RStudio project

Open the RStudio project that we created in the previous session. We recommend using this RStudio project for the entire course and within the RStudio project create separate R scripts for each session.

  • Create a new empty R script by going to the tab “File”, select “New File” and then “R script”. In the new R script, type # Session 3: Operators and objects and save the file in your folder “scripts” within your project folder, e.g. as “3_OperatorsObjects.R”

1 Operators

You can use R as simple calculator. Simply type in the expressions; they will be executed immediately.

1 + 2 * 3
(1 + 2) * 3
2 * 5 - prod (2, 5)
sqrt(25 ^ 2)
sin(pi / 2)
0 / 0

Check out ?Syntax to learn about the precedence of operators. If in doubt (or simply for a better overview) use round brackets.

Useful arithmetic operators:

  • ^ or **: power
  • * / / : multiplication / division
  • + / - : addition / subtraction
  • %/% / %% : integer division / modulo

Relational operators:

  • ==, != : equal, unequal
  • >, >= : greater than, greater or equal
  • <, <= : smaller than, smaller or equal
  • ! : negation

Logical operators:

  • &&: and, only first element is compared
  • &: and, pairwise comparison
  • ||: or, only first element is compared
  • |: or, pairwise comparison

Accessing data:

  • $ @: component / slot extraction
  • [ [[: indexing

Useful mathematical functions:

  • max(), min(), range() : extreme values
  • summary() : statistical summary
  • abs() : absolute values
  • sqrt() : square root
  • round(), floor(), ceiling() : round
  • sum(), prod() : sum, product
  • log(), log10(), log2() : logarithm
  • exp() : exponential function
  • sin(), cos(), tan(), asin(), acos(), atan() : trigonometric functions
  • unique() : unique values of a vector
  • na.omit() : removes vector elements that are NA, or rows from matrices and data frames that contain at least one NA element.

Numeric constants:

  • pi : the number \(\pi\)
  • Inf, -Inf : infinity
  • NaN : not defined (not a number)
  • NA : Missing value (not available)
  • NULL : empty value

2 Variables/Objects

In principle, all data structures and functions are objects in R. You can get a list with all objects contained in the current workspace by typing:

ls()

We can assign own objects using the assignment operator/arrow <-.

x <- seq(1, 5)

The results of any operation assigned to an object are usually not printed in the console. If you want to see the results in real-time, simply enclose the entire command in brackets:

(x <- seq(1, 5))
## [1] 1 2 3 4 5

R is case sensitive. X is not the same as x.

X <- 1
ls()

Use rm() to remove objects from your workspace.
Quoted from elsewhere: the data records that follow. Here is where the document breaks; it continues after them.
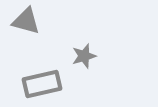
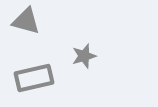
gray rectangle: moved 8 px left, 6 px up
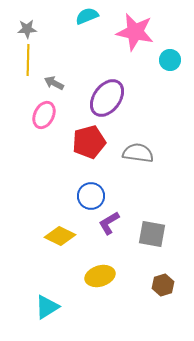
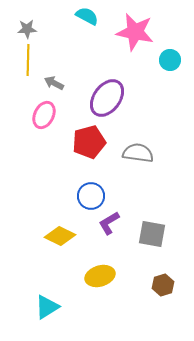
cyan semicircle: rotated 50 degrees clockwise
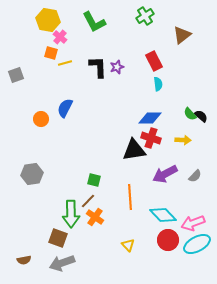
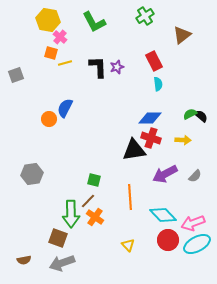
green semicircle: rotated 104 degrees clockwise
orange circle: moved 8 px right
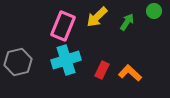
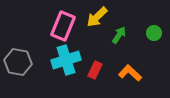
green circle: moved 22 px down
green arrow: moved 8 px left, 13 px down
gray hexagon: rotated 24 degrees clockwise
red rectangle: moved 7 px left
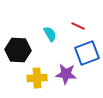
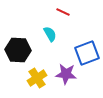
red line: moved 15 px left, 14 px up
yellow cross: rotated 30 degrees counterclockwise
rm(X) # removes one or more objects

rm(list = ls()) # removes all objects from your workspace

Naming variables/objects:

There is no single naming convention in R. Even in the same package, multiple conventions might be used simultaneously. But usually, it’s advisable to stay consistent. Basically, there are five naming conventions to chose from:

  • alllowercase: e.g. adjustcolor
  • period.separated: e.g. plot.new
  • underscore_separated: e.g. numeric_version
  • lowerCamelCase: e.g. addTaskCallback
  • UpperCamelCase: e.g. SignatureMethod

Despite this freedom of choice, there are also some rules. Object names have to begin with a letter and may not contain any special characters except dots (.) and underscores (_). Also be careful not to use names of built-in functions and constants (nothing bad will happen, it may just create confusion), e.g. c(), t(), pi. Reserved words can be found here:

?Reserved

3 Logic

Relational and logical operators are mainly relevant for complex data requests or manipulations, and for programming, e.g. in control flows.

Relations:

?Comparison
4 < 3
(1 + 3) != 3

Logical constants and operations:

?Logic
2 < 3 && 3 < 4
2 < 3 || 4 < 3
2 > 3 || 4 < 3

(3 < 2) && (4 == (2 ^ 2))
(3 < 2) || (4 == (2 ^ 2))

Examples help to understand the difference between the operators && resp. || and & resp. |. The shorter form performs elementwise comparisons in much the same way as arithmetic operators. The longer form evaluates left to right examining only the first element of each vector. Evaluation proceeds only until the result is determined. The longer form is appropriate for programming control-flow and is typically preferred in if-clauses.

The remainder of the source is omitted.